Draco breathed deeply. He took a drag from his cigarette. "Well, then, right as the sun peaked over the horizon, she turned to me. She leaned in real close, right next to my ear. I could feel her warm breaths on my skin. And then she said it, quietly, delicately: 'I love you'."

"Fuck..." I said. "That's heavy man. How did you react?"

"I said nothing. But, I felt obliged. I needed to do something. So, I kissed her, on the neck. We got up, and headed back to Slytherin. At the entrance, I said I needed to grab a quick smoke. I came out here, and haven't left."

I leaned back on the cold wall. "Well, at least you didn't say you loved her back. Then you would have just dug yourself into an even deeper hole. I swear, your relationship with that Peisino is just a rollercoaster of drama."

"Peisino? What's that?" Draco asked.

"Sorry. It's the name of a siren. I've been reading a lot for Quirrell's Classics exam. My mind's full of that."

Draco stared at me for a second. His gaze was blank. I tried to smile at his reaction. With a deep breath, he began to speak. "You know. I'm glad I said nothing. But, since I've been here, I've been fighting with myself. It's not that I like Pansy in that way. I have such uneven thoughts about her. One moment she's an evil, manipulative bitch, and the other she's smart, witty, with a great laugh. There's a part of me that wants to feel the way she makes me, but I can't keep swinging the pendulum like that. I wish I could pick one side of her, and stick to it."

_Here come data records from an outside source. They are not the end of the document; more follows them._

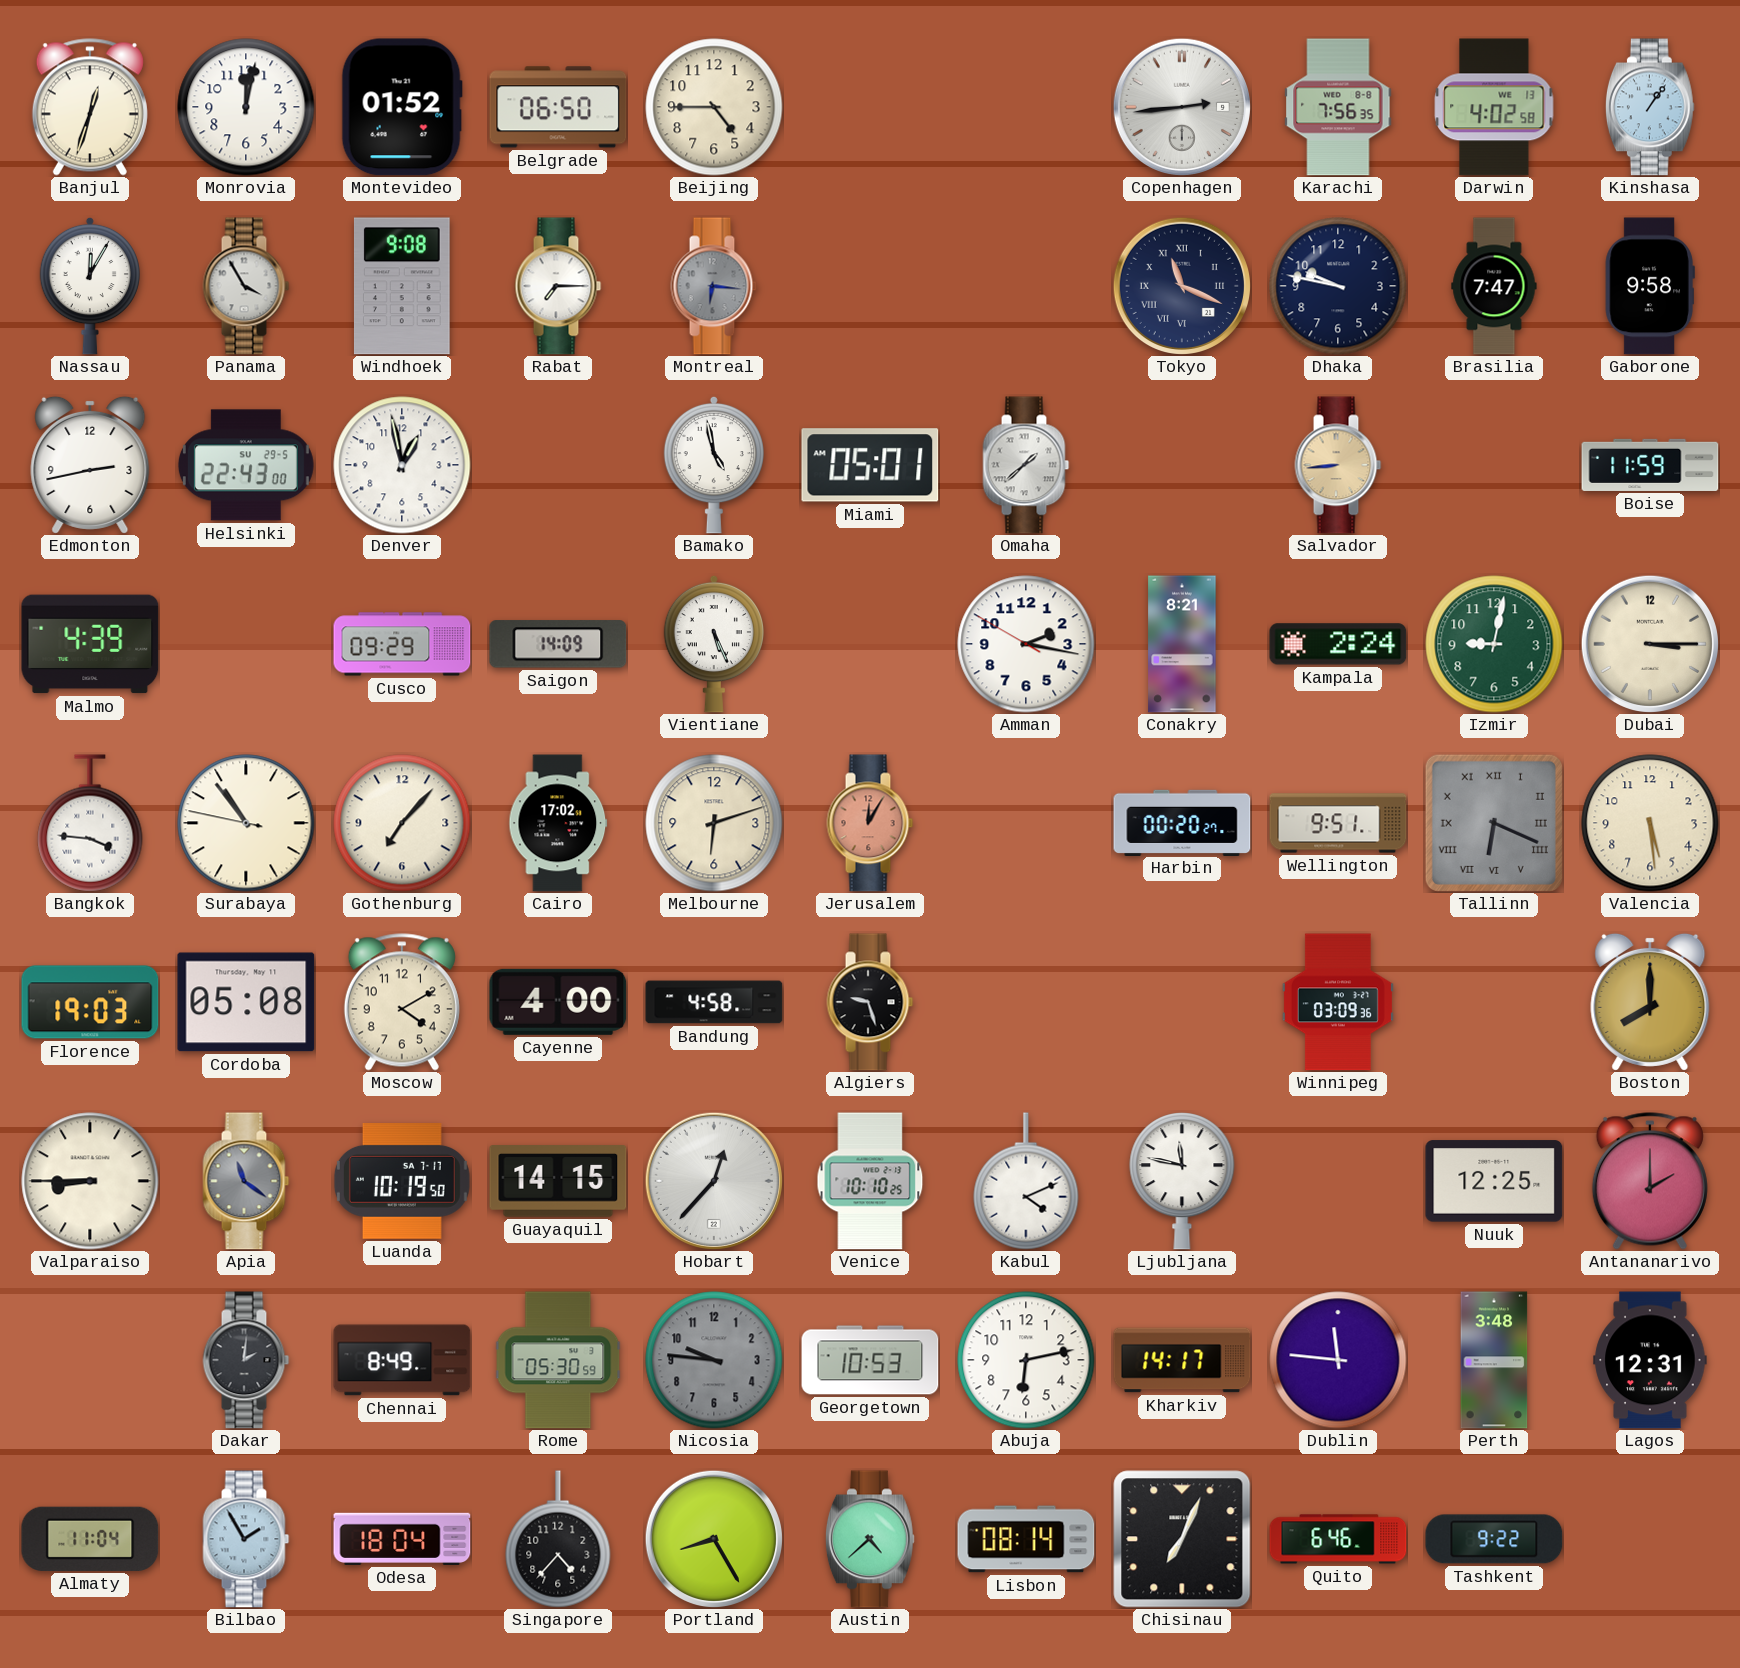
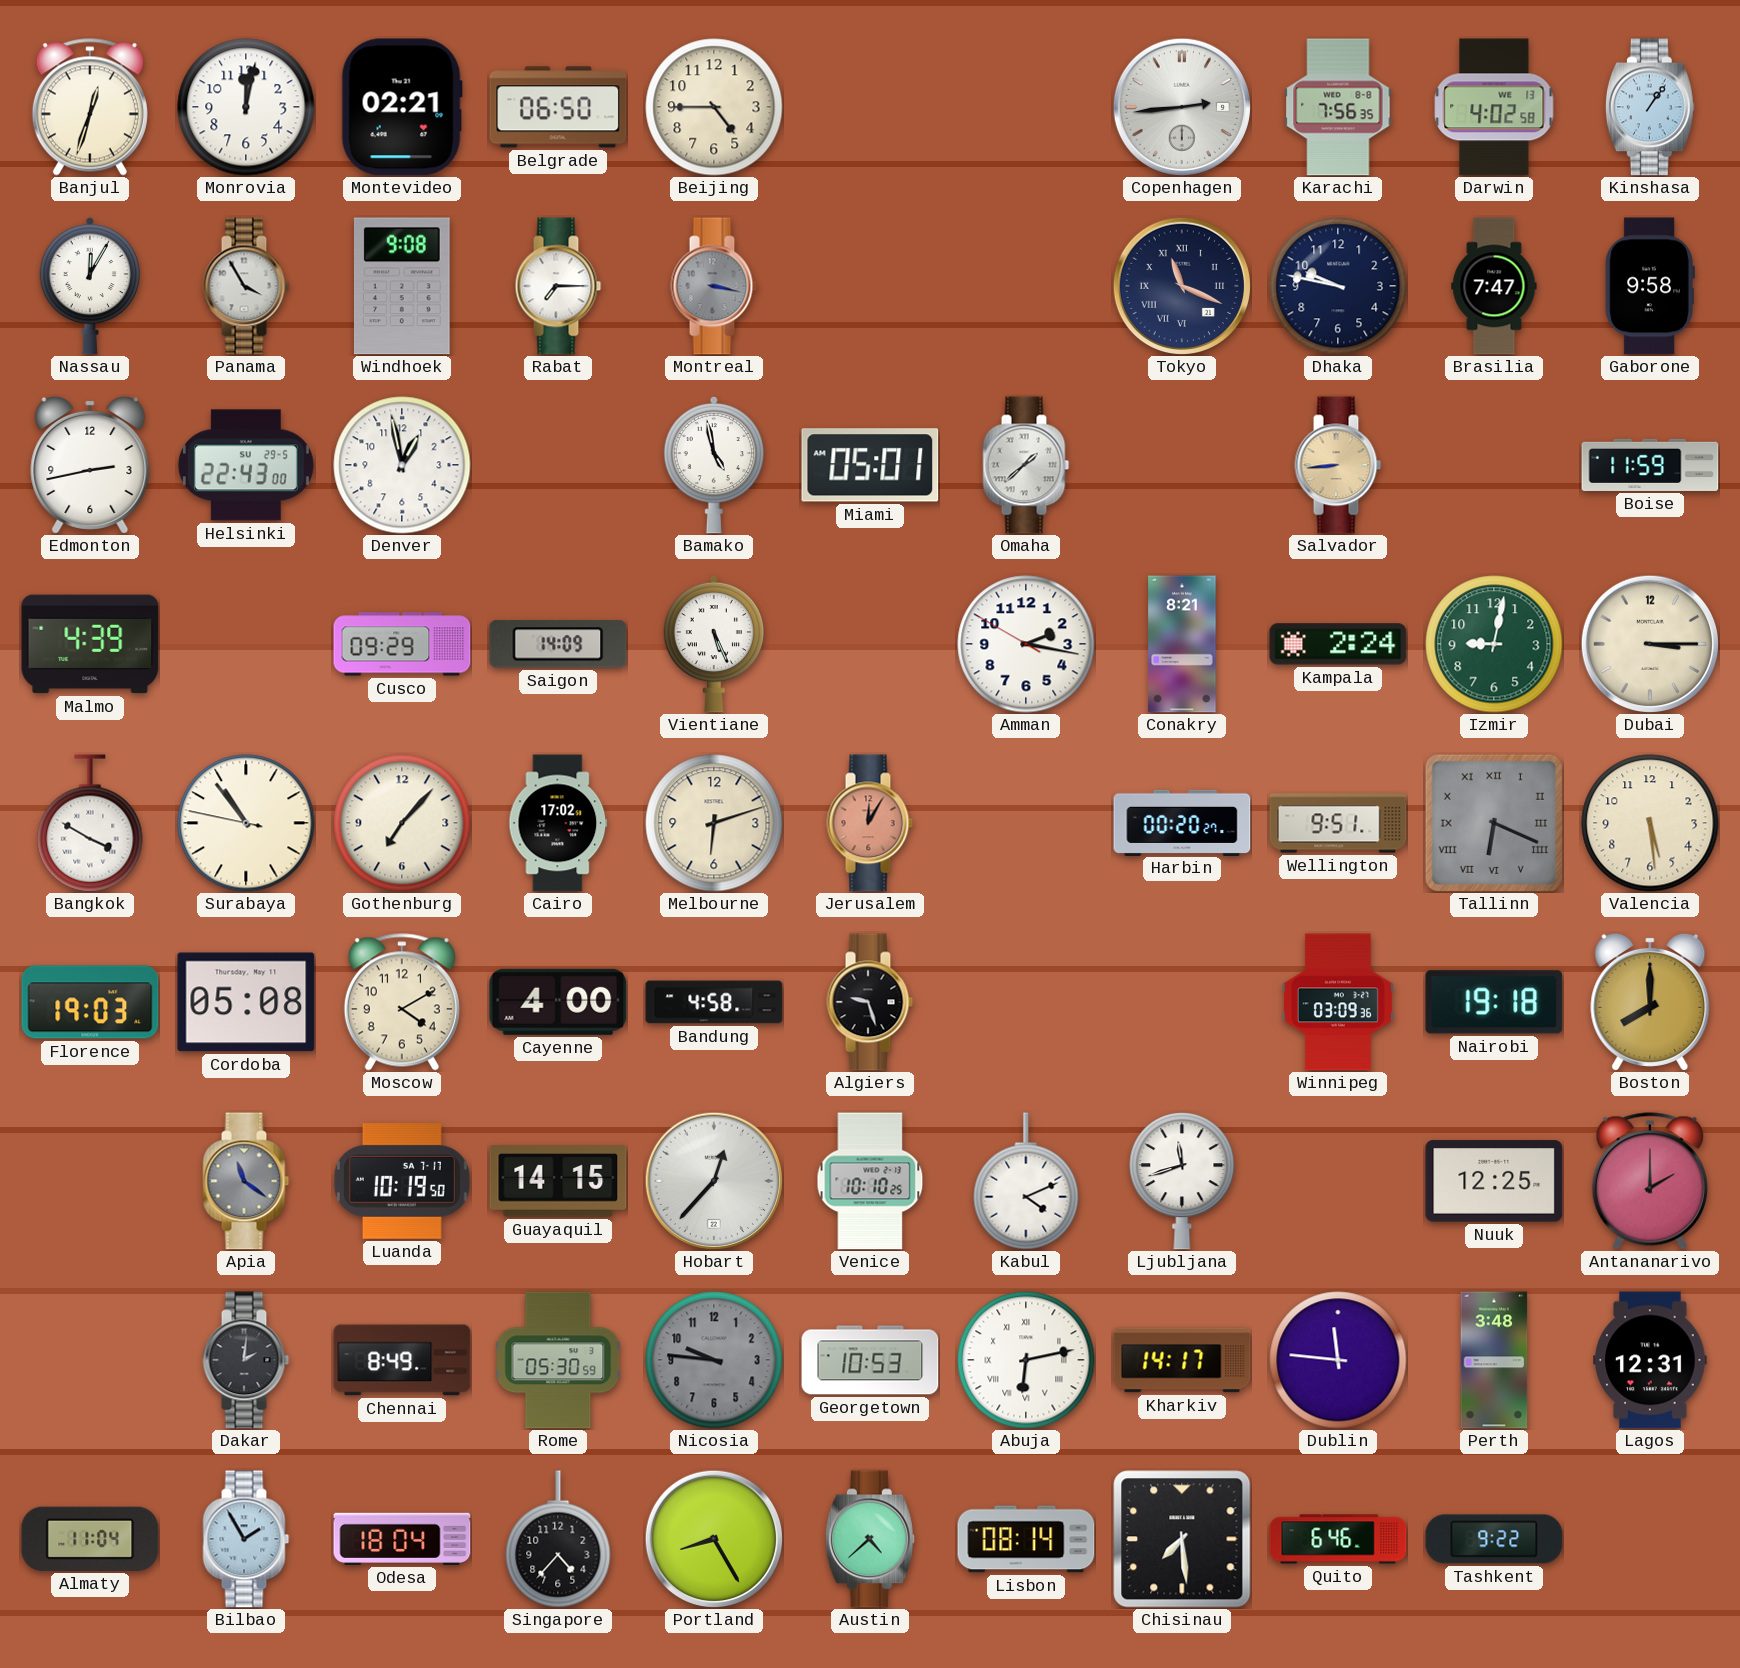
Montevideo: 01:52 -> 02:21
Montreal: 6:16 -> 3:17
Bangkok: 3:46 -> 3:50
Nairobi: none -> 19:18
Valparaiso: 8:45 -> none
Ljubljana: 11:47 -> 11:42
Abuja numerals: Arabic -> Roman
Chisinau: 7:04 -> 7:29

"No one's always good, and no one's always bad. Everyone has different sides to themselves. Why should you expect Pansy to be different?" I asked him.

He ran his fingers through his white hair. "I know. I've been thinking about that. And, you know what? Maybe I'm the one who has a problem. I always blamed her. But, that's unfair. She can stand the highs and lows of being around me. I'm the one too selfish to look past the parts of her I do not adore."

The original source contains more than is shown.